Blood also covers thoughts, feelings and actions of a group whose rate of attrition in Vietnam ranged from 23% to 14% (although only 11% of the population); who were disproportionately unemployed at home; who faced racism and Confederate flags often supported and sanctioned by the military and/or its officers; while knowing that they were fighting, dying and being maimed 8000 miles from home to (in the words of Dr Martin Luther King) "guarantee liberties in Southeast Asia which they have found in Southwest Georgia and East Harlem." The need for such a book as Blood has its basis in a system that has historically denied the tremendous contribution made by Blacks, both in building this nation and in defending it. In a recent television interview, Terry responded to the contention that Blood might have been superfluous, that books about Vietnam were "old hat." Terry countered, "The story of Vietnam has not fully been told....when you look at today's atmosphere, with its emphasis on military readiness; when you look at the disproportionate numbers of Blacks dying in Lebanon, the US aggressive posture in Central America, in Nicaragua...you know that the story has not been told, the lessons not learned. Blacks not only died unequally, but were decorated—and came home." We came home all right—to disproportionate unemployment, incarceration, harassment, drug addiction and benign neglect.
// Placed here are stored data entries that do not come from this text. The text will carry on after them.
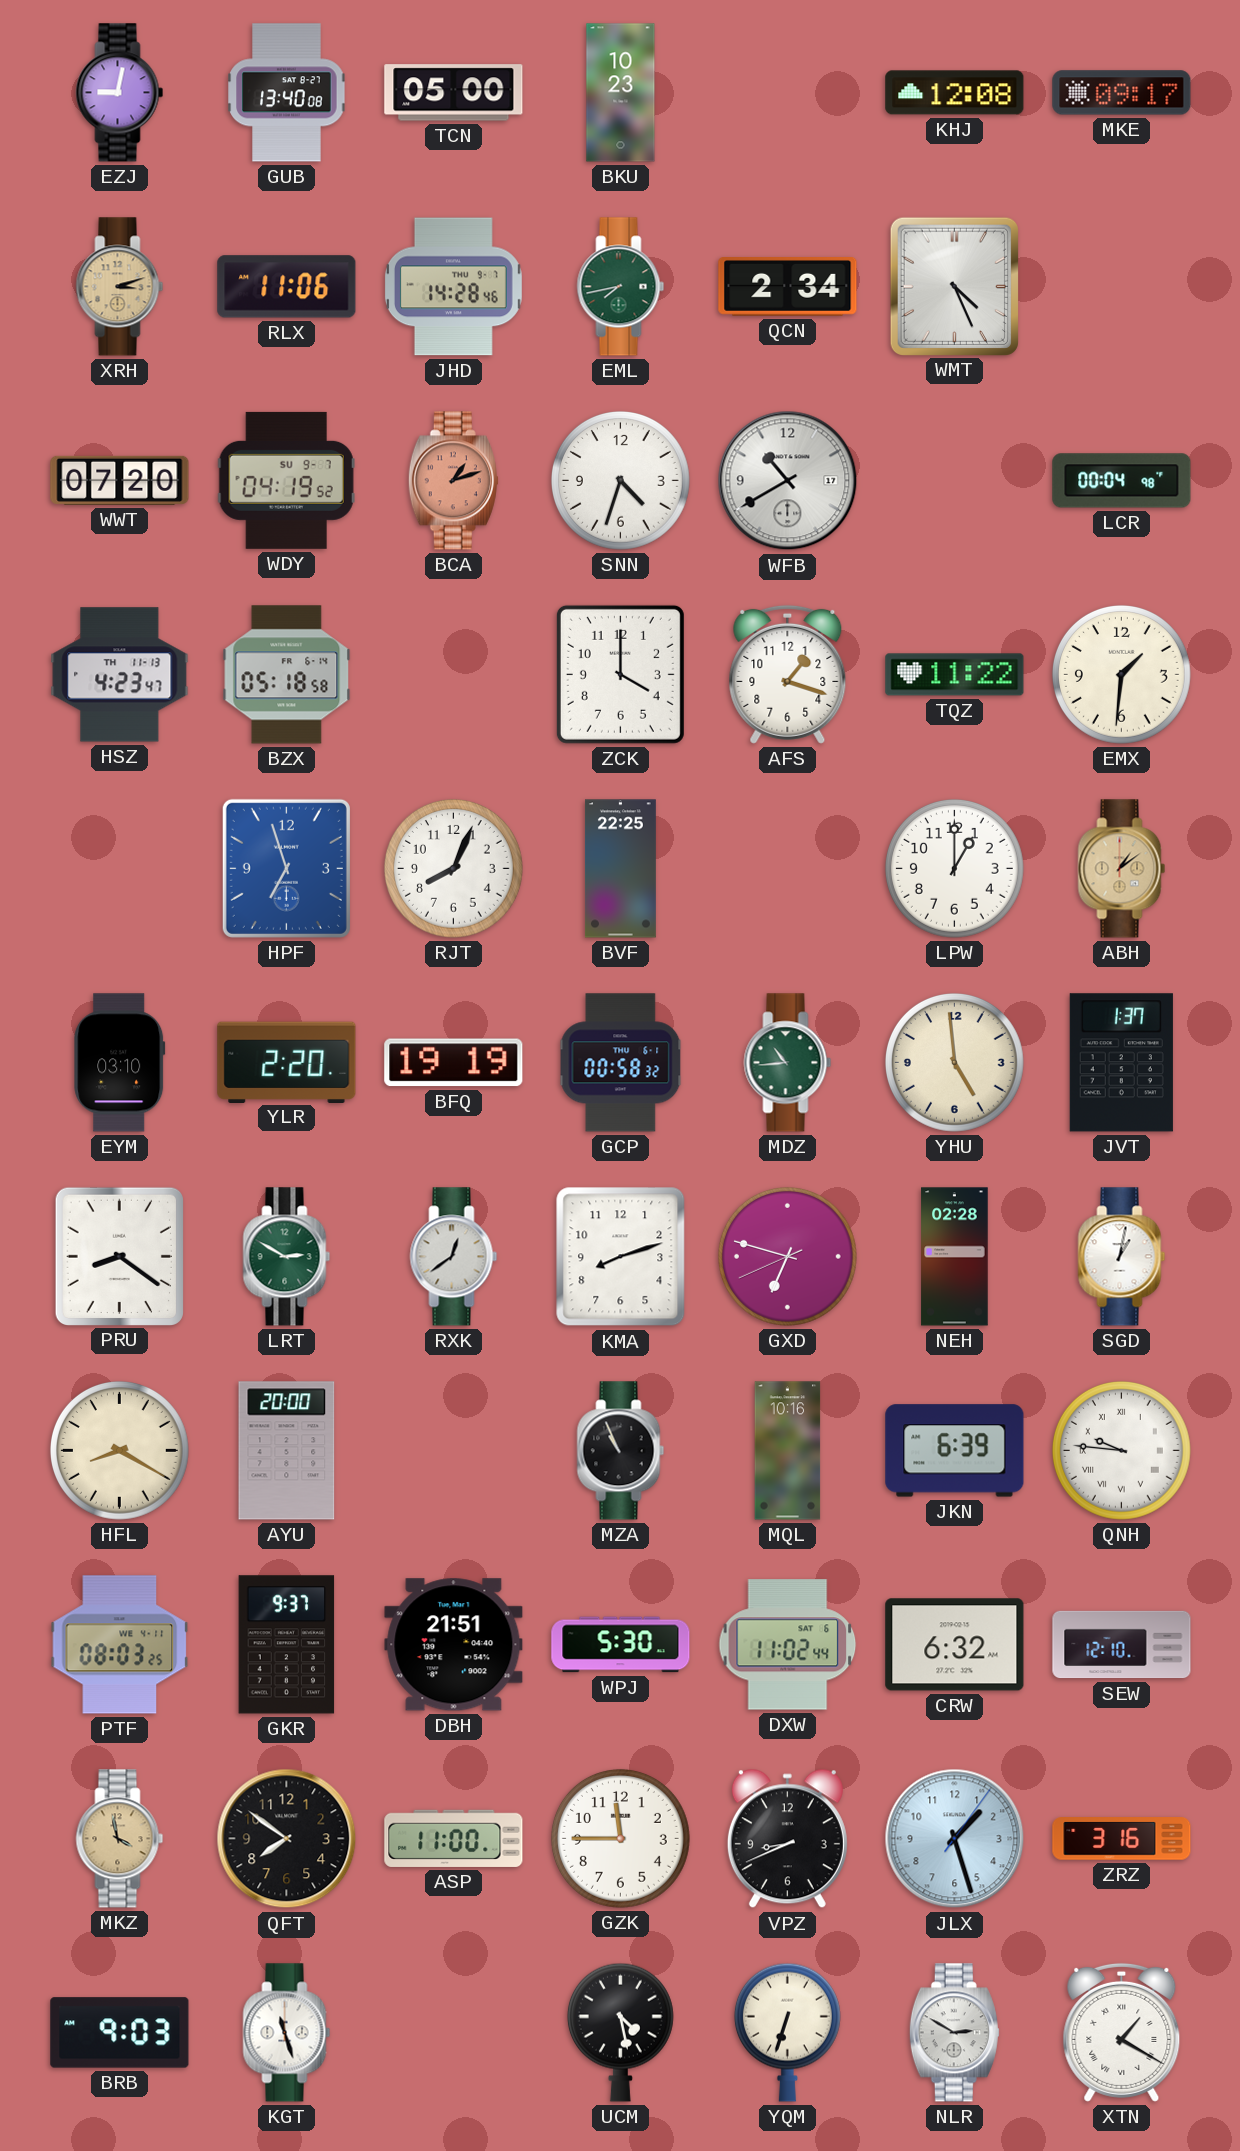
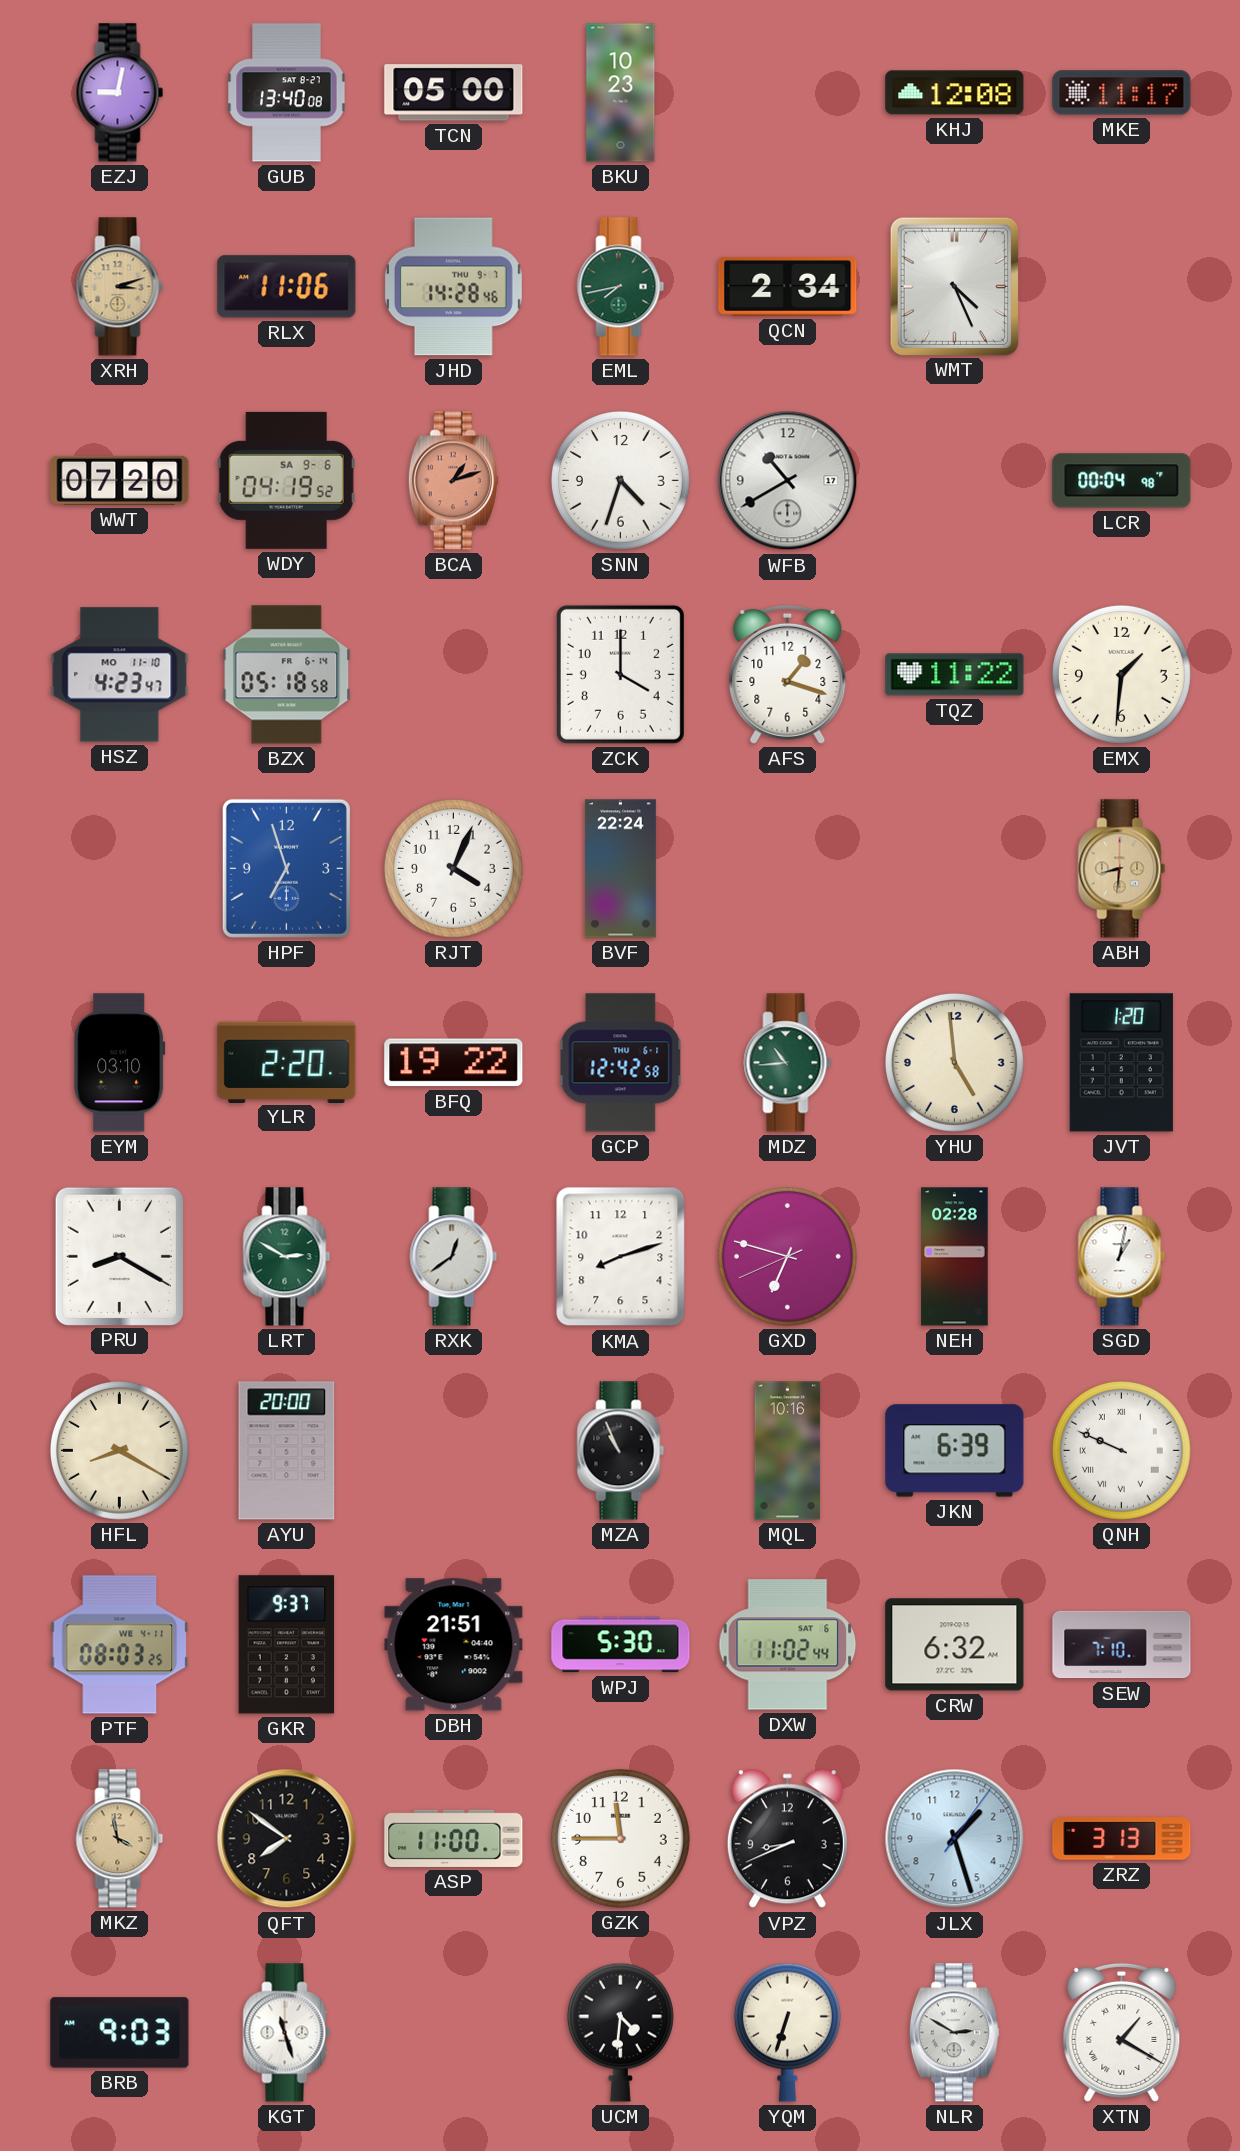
MKE: 09:17 -> 11:17
WDY date: SU 9-7 -> SA 9-6
HSZ date: TH 11-13 -> MO 11-10
RJT: 8:04 -> 4:04
BVF: 22:25 -> 22:24
LPW: 1:00 -> none
ABH: 1:09 -> 8:31
BFQ: 19:19 -> 19:22
GCP: 00:58 -> 12:42
JVT: 1:37 -> 1:20
PRU: 8:21 -> 8:20
QNH: 9:46 -> 9:49
SEW: 12:10 -> 7:10
ZRZ: 3:16 -> 3:13
UCM: 4:28 -> 4:31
However one feels about Blood or Vietnam, it is certainly important reading. For, it provides an excellent forum to talk about a period in history that laid bare the problems inherent in interfering in the internal affairs of other nations, a situation that is not only illegal and unethical, but serves to confuse us, drawing our attention from problems that exist unresolved here in the good old USA. The apparent contradiction of the centuries of oppression faced in this country by Blacks and their fierce loyalty and patriotism—proven in every war this country has ever participated in—must also be addressed and questioned. In explaining why he wrote Blood Terry recounted just one more story of tragic human waste: "Did you know that the youngest American to die in Vietnam was a 16-year-old Black kid from Bedford-Stuyvesant? His family was very poor and he lied about his age and joined the Marines when he was only 15 so that he could help out his family—and he lasted six weeks in Vietnam before he got wasted.

He's one of the reasons I came to write Blood."

My own personal assessment was expressed quite well by Black abolitionist Thomas Van Rensselaer in 1841, who wrote: "Let it be understood from one end of the country to another that we will never again take up arms in defense of this country unless all of the institutions are thrown open to us on equal terms." Because, for me, the true struggle for justice, for equality, for democracy—like charity—begins at home. You can start by buying and reading Blood. From one Blood to another, thank you Wallace Terry.